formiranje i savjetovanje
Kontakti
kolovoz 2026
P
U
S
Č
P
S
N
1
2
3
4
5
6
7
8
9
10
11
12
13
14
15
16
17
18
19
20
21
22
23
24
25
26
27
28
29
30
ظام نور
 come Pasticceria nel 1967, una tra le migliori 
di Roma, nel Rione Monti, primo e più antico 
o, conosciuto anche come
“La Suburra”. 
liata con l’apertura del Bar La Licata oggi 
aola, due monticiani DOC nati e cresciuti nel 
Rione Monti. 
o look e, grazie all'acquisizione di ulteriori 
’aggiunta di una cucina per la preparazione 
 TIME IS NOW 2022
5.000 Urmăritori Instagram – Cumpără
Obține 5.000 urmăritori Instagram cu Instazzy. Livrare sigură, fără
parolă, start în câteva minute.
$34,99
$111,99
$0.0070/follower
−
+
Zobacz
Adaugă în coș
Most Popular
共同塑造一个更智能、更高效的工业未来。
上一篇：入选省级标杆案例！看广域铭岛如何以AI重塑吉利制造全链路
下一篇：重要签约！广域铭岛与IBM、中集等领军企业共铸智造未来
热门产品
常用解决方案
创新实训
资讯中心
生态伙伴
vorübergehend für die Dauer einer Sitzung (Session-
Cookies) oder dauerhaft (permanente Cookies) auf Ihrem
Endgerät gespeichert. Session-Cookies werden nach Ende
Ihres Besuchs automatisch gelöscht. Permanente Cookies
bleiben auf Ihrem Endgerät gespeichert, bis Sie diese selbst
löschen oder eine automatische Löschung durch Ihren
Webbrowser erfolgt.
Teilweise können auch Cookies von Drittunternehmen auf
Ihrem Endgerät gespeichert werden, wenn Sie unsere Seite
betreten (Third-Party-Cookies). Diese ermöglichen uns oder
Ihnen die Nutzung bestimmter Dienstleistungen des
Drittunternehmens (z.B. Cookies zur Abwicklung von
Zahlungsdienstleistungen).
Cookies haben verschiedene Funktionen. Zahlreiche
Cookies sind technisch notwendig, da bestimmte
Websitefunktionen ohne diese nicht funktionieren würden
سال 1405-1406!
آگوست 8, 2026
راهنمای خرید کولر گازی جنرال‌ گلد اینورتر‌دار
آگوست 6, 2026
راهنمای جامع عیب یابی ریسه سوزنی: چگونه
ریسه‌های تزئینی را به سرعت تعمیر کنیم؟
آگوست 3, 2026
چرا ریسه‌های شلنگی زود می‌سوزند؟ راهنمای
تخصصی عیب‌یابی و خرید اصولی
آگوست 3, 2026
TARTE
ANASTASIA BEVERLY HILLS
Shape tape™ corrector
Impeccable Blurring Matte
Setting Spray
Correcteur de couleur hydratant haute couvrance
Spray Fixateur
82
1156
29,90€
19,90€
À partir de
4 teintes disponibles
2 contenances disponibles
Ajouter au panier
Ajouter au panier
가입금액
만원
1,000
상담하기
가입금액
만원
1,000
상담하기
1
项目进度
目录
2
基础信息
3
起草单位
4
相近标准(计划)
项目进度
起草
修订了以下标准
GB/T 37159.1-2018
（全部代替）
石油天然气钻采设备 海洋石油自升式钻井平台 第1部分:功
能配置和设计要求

Directions for this task - Output every entry exactly as given.

Response to this task -
formiranje i savjetovanje
Kontakti
kolovoz 2026
P
U
S
Č
P
S
N
1
2
3
4
5
6
7
8
9
10
11
12
13
14
15
16
17
18
19
20
21
22
23
24
25
26
27
28
29
30
ظام نور
 come Pasticceria nel 1967, una tra le migliori 
di Roma, nel Rione Monti, primo e più antico 
o, conosciuto anche come
“La Suburra”. 
liata con l’apertura del Bar La Licata oggi 
aola, due monticiani DOC nati e cresciuti nel 
Rione Monti. 
o look e, grazie all'acquisizione di ulteriori 
’aggiunta di una cucina per la preparazione 
 TIME IS NOW 2022
5.000 Urmăritori Instagram – Cumpără
Obține 5.000 urmăritori Instagram cu Instazzy. Livrare sigură, fără
parolă, start în câteva minute.
$34,99
$111,99
$0.0070/follower
−
+
Zobacz
Adaugă în coș
Most Popular
共同塑造一个更智能、更高效的工业未来。
上一篇：入选省级标杆案例！看广域铭岛如何以AI重塑吉利制造全链路
下一篇：重要签约！广域铭岛与IBM、中集等领军企业共铸智造未来
热门产品
常用解决方案
创新实训
资讯中心
生态伙伴
vorübergehend für die Dauer einer Sitzung (Session-
Cookies) oder dauerhaft (permanente Cookies) auf Ihrem
Endgerät gespeichert. Session-Cookies werden nach Ende
Ihres Besuchs automatisch gelöscht. Permanente Cookies
bleiben auf Ihrem Endgerät gespeichert, bis Sie diese selbst
löschen oder eine automatische Löschung durch Ihren
Webbrowser erfolgt.
Teilweise können auch Cookies von Drittunternehmen auf
Ihrem Endgerät gespeichert werden, wenn Sie unsere Seite
betreten (Third-Party-Cookies). Diese ermöglichen uns oder
Ihnen die Nutzung bestimmter Dienstleistungen des
Drittunternehmens (z.B. Cookies zur Abwicklung von
Zahlungsdienstleistungen).
Cookies haben verschiedene Funktionen. Zahlreiche
Cookies sind technisch notwendig, da bestimmte
Websitefunktionen ohne diese nicht funktionieren würden
سال 1405-1406!
آگوست 8, 2026
راهنمای خرید کولر گازی جنرال‌ گلد اینورتر‌دار
آگوست 6, 2026
راهنمای جامع عیب یابی ریسه سوزنی: چگونه
ریسه‌های تزئینی را به سرعت تعمیر کنیم؟
آگوست 3, 2026
چرا ریسه‌های شلنگی زود می‌سوزند؟ راهنمای
تخصصی عیب‌یابی و خرید اصولی
آگوست 3, 2026
TARTE
ANASTASIA BEVERLY HILLS
Shape tape™ corrector
Impeccable Blurring Matte
Setting Spray
Correcteur de couleur hydratant haute couvrance
Spray Fixateur
82
1156
29,90€
19,90€
À partir de
4 teintes disponibles
2 contenances disponibles
Ajouter au panier
Ajouter au panier
가입금액
만원
1,000
상담하기
가입금액
만원
1,000
상담하기
1
项目进度
目录
2
基础信息
3
起草单位
4
相近标准(计划)
项目进度
起草
修订了以下标准
GB/T 37159.1-2018
（全部代替）
石油天然气钻采设备 海洋石油自升式钻井平台 第1部分:功
能配置和设计要求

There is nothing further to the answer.